# [What the exercise asks]
Print the full set of records below, character for character and picture-free.

# [Data]
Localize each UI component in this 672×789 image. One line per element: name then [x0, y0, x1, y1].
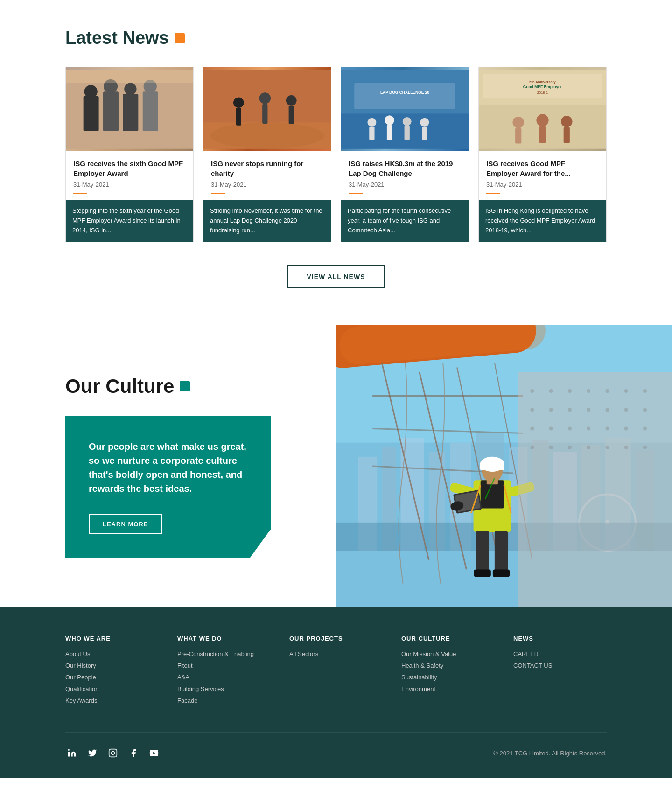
footer-link-fitout[interactable]: Fitout: [177, 662, 271, 669]
svg-point-29: [420, 118, 429, 127]
svg-point-98: [587, 408, 590, 412]
learn-more-button[interactable]: LEARN MORE: [89, 514, 162, 534]
footer-link-career[interactable]: CAREER: [513, 650, 607, 657]
news-card[interactable]: ISG never stops running for charity 31-M…: [203, 67, 331, 242]
svg-rect-26: [387, 125, 392, 140]
svg-rect-38: [515, 128, 521, 143]
svg-rect-14: [236, 108, 241, 126]
culture-right-image: [336, 325, 672, 607]
twitter-icon[interactable]: [86, 747, 99, 760]
svg-rect-81: [474, 570, 491, 577]
svg-rect-1: [84, 96, 99, 131]
svg-point-96: [549, 408, 553, 412]
news-card-body-1: ISG receives the sixth Good MPF Employer…: [66, 151, 193, 242]
svg-point-37: [512, 117, 524, 128]
news-card-date-3: 31-May-2021: [349, 181, 461, 188]
svg-rect-3: [103, 91, 119, 131]
news-card-excerpt-4: ISG in Hong Kong is delighted to have re…: [479, 200, 606, 242]
latest-news-title: Latest News: [65, 28, 169, 48]
news-card[interactable]: LAP DOG CHALLENGE 20 ISG raises HK$0.3m …: [341, 67, 469, 242]
svg-text:Good MPF Employer: Good MPF Employer: [523, 84, 562, 89]
news-card-date-4: 31-May-2021: [486, 181, 599, 188]
svg-rect-28: [405, 126, 410, 140]
linkedin-icon[interactable]: [65, 747, 78, 760]
svg-point-93: [624, 389, 628, 393]
news-card-date-2: 31-May-2021: [211, 181, 323, 188]
culture-heading: Our Culture: [65, 375, 174, 398]
svg-point-13: [233, 98, 244, 108]
svg-rect-7: [143, 91, 158, 131]
svg-point-111: [568, 446, 572, 449]
svg-point-89: [549, 389, 553, 393]
svg-rect-30: [422, 127, 427, 140]
svg-point-112: [587, 446, 590, 449]
footer-col-title-our-culture: OUR CULTURE: [401, 635, 495, 642]
svg-point-108: [643, 427, 647, 431]
svg-point-114: [624, 446, 628, 449]
footer-link-pre-construction[interactable]: Pre-Construction & Enabling: [177, 650, 271, 657]
youtube-icon[interactable]: [147, 747, 161, 760]
svg-rect-73: [480, 464, 504, 470]
footer-link-mission-value[interactable]: Our Mission & Value: [401, 650, 495, 657]
svg-rect-18: [289, 105, 294, 124]
news-card-image-1: [66, 67, 193, 151]
footer: WHO WE ARE About Us Our History Our Peop…: [0, 607, 672, 778]
footer-link-sustainability[interactable]: Sustainability: [401, 674, 495, 681]
footer-col-news: NEWS CAREER CONTACT US: [513, 635, 607, 709]
footer-link-our-history[interactable]: Our History: [65, 662, 159, 669]
footer-link-key-awards[interactable]: Key Awards: [65, 697, 159, 704]
svg-text:LAP DOG CHALLENGE 20: LAP DOG CHALLENGE 20: [380, 90, 430, 95]
svg-point-92: [605, 389, 609, 393]
news-grid: ISG receives the sixth Good MPF Employer…: [65, 67, 607, 242]
culture-accent-dot: [180, 381, 190, 391]
instagram-icon[interactable]: [106, 747, 119, 760]
news-card-title-3: ISG raises HK$0.3m at the 2019 Lap Dog C…: [349, 159, 461, 178]
footer-link-health-safety[interactable]: Health & Safety: [401, 662, 495, 669]
title-accent-dot: [175, 33, 185, 43]
news-card[interactable]: 5th Anniversary Good MPF Employer 2018-1…: [478, 67, 607, 242]
svg-point-116: [68, 749, 70, 751]
svg-rect-79: [476, 531, 489, 573]
footer-link-environment[interactable]: Environment: [401, 685, 495, 692]
culture-card-text: Our people are what make us great, so we…: [89, 440, 247, 496]
news-card-body-2: ISG never stops running for charity 31-M…: [203, 151, 331, 242]
svg-point-15: [259, 92, 271, 104]
construction-image: [336, 325, 672, 607]
view-all-wrapper: VIEW ALL NEWS: [65, 265, 607, 288]
news-card-body-4: ISG receives Good MPF Employer Award for…: [479, 151, 606, 242]
svg-point-41: [561, 116, 572, 127]
view-all-news-button[interactable]: VIEW ALL NEWS: [287, 265, 385, 288]
our-culture-section: Our Culture Our people are what make us …: [0, 325, 672, 607]
svg-point-106: [605, 427, 609, 431]
section-title-wrapper: Latest News: [65, 28, 607, 48]
footer-link-facade[interactable]: Facade: [177, 697, 271, 704]
footer-link-contact-us[interactable]: CONTACT US: [513, 662, 607, 669]
footer-link-our-people[interactable]: Our People: [65, 674, 159, 681]
footer-link-aa[interactable]: A&A: [177, 674, 271, 681]
footer-col-our-culture: OUR CULTURE Our Mission & Value Health &…: [401, 635, 495, 709]
svg-point-88: [530, 389, 534, 393]
news-card-divider-3: [349, 193, 363, 194]
svg-rect-40: [539, 126, 546, 143]
svg-point-17: [286, 95, 297, 106]
news-card-image-2: [203, 67, 331, 151]
news-card[interactable]: ISG receives the sixth Good MPF Employer…: [65, 67, 194, 242]
svg-text:5th Anniversary: 5th Anniversary: [529, 80, 556, 84]
culture-left-panel: Our Culture Our people are what make us …: [0, 325, 336, 607]
footer-link-all-sectors[interactable]: All Sectors: [289, 650, 383, 657]
footer-link-qualification[interactable]: Qualification: [65, 685, 159, 692]
svg-point-97: [568, 408, 572, 412]
svg-point-104: [568, 427, 572, 431]
news-card-excerpt-2: Striding into November, it was time for …: [203, 200, 331, 242]
svg-point-90: [568, 389, 572, 393]
footer-link-building-services[interactable]: Building Services: [177, 685, 271, 692]
culture-title-wrapper: Our Culture: [65, 375, 308, 398]
footer-link-about-us[interactable]: About Us: [65, 650, 159, 657]
svg-rect-9: [66, 70, 193, 83]
news-card-divider-2: [211, 193, 225, 194]
svg-point-110: [549, 446, 553, 449]
svg-point-109: [530, 446, 534, 449]
facebook-icon[interactable]: [127, 747, 140, 760]
svg-point-105: [587, 427, 590, 431]
news-card-image-4: 5th Anniversary Good MPF Employer 2018-1: [479, 67, 606, 151]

# [Expected answer]
Localize each UI component in this 672×789 image. One line per element: name then [x0, y0, x1, y1].
footer-link-fitout[interactable]: Fitout: [177, 662, 271, 669]
svg-point-29: [420, 118, 429, 127]
svg-point-98: [587, 408, 590, 412]
learn-more-button[interactable]: LEARN MORE: [89, 514, 162, 534]
footer-link-career[interactable]: CAREER: [513, 650, 607, 657]
news-card[interactable]: ISG never stops running for charity 31-M…: [203, 67, 331, 242]
svg-rect-26: [387, 125, 392, 140]
svg-rect-38: [515, 128, 521, 143]
svg-rect-14: [236, 108, 241, 126]
culture-right-image: [336, 325, 672, 607]
twitter-icon[interactable]: [86, 747, 99, 760]
svg-rect-81: [474, 570, 491, 577]
svg-rect-1: [84, 96, 99, 131]
svg-point-96: [549, 408, 553, 412]
news-card-body-1: ISG receives the sixth Good MPF Employer…: [66, 151, 193, 242]
svg-point-37: [512, 117, 524, 128]
news-card-date-3: 31-May-2021: [349, 181, 461, 188]
svg-rect-3: [103, 91, 119, 131]
news-card-excerpt-4: ISG in Hong Kong is delighted to have re…: [479, 200, 606, 242]
latest-news-title: Latest News: [65, 28, 169, 48]
news-card[interactable]: LAP DOG CHALLENGE 20 ISG raises HK$0.3m …: [341, 67, 469, 242]
svg-text:Good MPF Employer: Good MPF Employer: [523, 84, 562, 89]
news-card-date-4: 31-May-2021: [486, 181, 599, 188]
svg-rect-28: [405, 126, 410, 140]
linkedin-icon[interactable]: [65, 747, 78, 760]
svg-point-93: [624, 389, 628, 393]
news-card-date-2: 31-May-2021: [211, 181, 323, 188]
culture-heading: Our Culture: [65, 375, 174, 398]
svg-point-13: [233, 98, 244, 108]
svg-rect-7: [143, 91, 158, 131]
svg-point-111: [568, 446, 572, 449]
svg-point-89: [549, 389, 553, 393]
svg-rect-30: [422, 127, 427, 140]
svg-point-112: [587, 446, 590, 449]
footer-col-title-our-culture: OUR CULTURE: [401, 635, 495, 642]
svg-point-108: [643, 427, 647, 431]
svg-point-114: [624, 446, 628, 449]
footer-link-pre-construction[interactable]: Pre-Construction & Enabling: [177, 650, 271, 657]
youtube-icon[interactable]: [147, 747, 161, 760]
svg-rect-73: [480, 464, 504, 470]
footer-link-mission-value[interactable]: Our Mission & Value: [401, 650, 495, 657]
svg-rect-18: [289, 105, 294, 124]
news-card-image-1: [66, 67, 193, 151]
footer: WHO WE ARE About Us Our History Our Peop…: [0, 607, 672, 778]
footer-link-sustainability[interactable]: Sustainability: [401, 674, 495, 681]
footer-col-news: NEWS CAREER CONTACT US: [513, 635, 607, 709]
footer-link-our-history[interactable]: Our History: [65, 662, 159, 669]
footer-link-key-awards[interactable]: Key Awards: [65, 697, 159, 704]
svg-text:LAP DOG CHALLENGE 20: LAP DOG CHALLENGE 20: [380, 90, 430, 95]
svg-point-92: [605, 389, 609, 393]
news-grid: ISG receives the sixth Good MPF Employer…: [65, 67, 607, 242]
culture-accent-dot: [180, 381, 190, 391]
instagram-icon[interactable]: [106, 747, 119, 760]
news-card-title-3: ISG raises HK$0.3m at the 2019 Lap Dog C…: [349, 159, 461, 178]
footer-link-health-safety[interactable]: Health & Safety: [401, 662, 495, 669]
title-accent-dot: [175, 33, 185, 43]
news-card[interactable]: 5th Anniversary Good MPF Employer 2018-1…: [478, 67, 607, 242]
svg-point-116: [68, 749, 70, 751]
svg-rect-79: [476, 531, 489, 573]
footer-link-environment[interactable]: Environment: [401, 685, 495, 692]
culture-card-text: Our people are what make us great, so we…: [89, 440, 247, 496]
news-card-body-2: ISG never stops running for charity 31-M…: [203, 151, 331, 242]
svg-point-15: [259, 92, 271, 104]
construction-image: [336, 325, 672, 607]
view-all-wrapper: VIEW ALL NEWS: [65, 265, 607, 288]
news-card-body-4: ISG receives Good MPF Employer Award for…: [479, 151, 606, 242]
svg-point-41: [561, 116, 572, 127]
view-all-news-button[interactable]: VIEW ALL NEWS: [287, 265, 385, 288]
our-culture-section: Our Culture Our people are what make us …: [0, 325, 672, 607]
svg-point-106: [605, 427, 609, 431]
section-title-wrapper: Latest News: [65, 28, 607, 48]
footer-link-facade[interactable]: Facade: [177, 697, 271, 704]
footer-link-contact-us[interactable]: CONTACT US: [513, 662, 607, 669]
footer-link-our-people[interactable]: Our People: [65, 674, 159, 681]
footer-link-aa[interactable]: A&A: [177, 674, 271, 681]
footer-col-our-culture: OUR CULTURE Our Mission & Value Health &…: [401, 635, 495, 709]
svg-point-88: [530, 389, 534, 393]
news-card-divider-3: [349, 193, 363, 194]
svg-rect-40: [539, 126, 546, 143]
svg-point-17: [286, 95, 297, 106]
news-card-image-2: [203, 67, 331, 151]
news-card[interactable]: ISG receives the sixth Good MPF Employer…: [65, 67, 194, 242]
svg-text:5th Anniversary: 5th Anniversary: [529, 80, 556, 84]
culture-left-panel: Our Culture Our people are what make us …: [0, 325, 336, 607]
footer-link-all-sectors[interactable]: All Sectors: [289, 650, 383, 657]
footer-link-qualification[interactable]: Qualification: [65, 685, 159, 692]
svg-point-97: [568, 408, 572, 412]
svg-point-104: [568, 427, 572, 431]
news-card-excerpt-2: Striding into November, it was time for …: [203, 200, 331, 242]
svg-point-90: [568, 389, 572, 393]
footer-link-building-services[interactable]: Building Services: [177, 685, 271, 692]
culture-title-wrapper: Our Culture: [65, 375, 308, 398]
footer-link-about-us[interactable]: About Us: [65, 650, 159, 657]
svg-rect-9: [66, 70, 193, 83]
news-card-divider-2: [211, 193, 225, 194]
svg-point-110: [549, 446, 553, 449]
svg-point-109: [530, 446, 534, 449]
facebook-icon[interactable]: [127, 747, 140, 760]
svg-point-105: [587, 427, 590, 431]
news-card-image-4: 5th Anniversary Good MPF Employer 2018-1: [479, 67, 606, 151]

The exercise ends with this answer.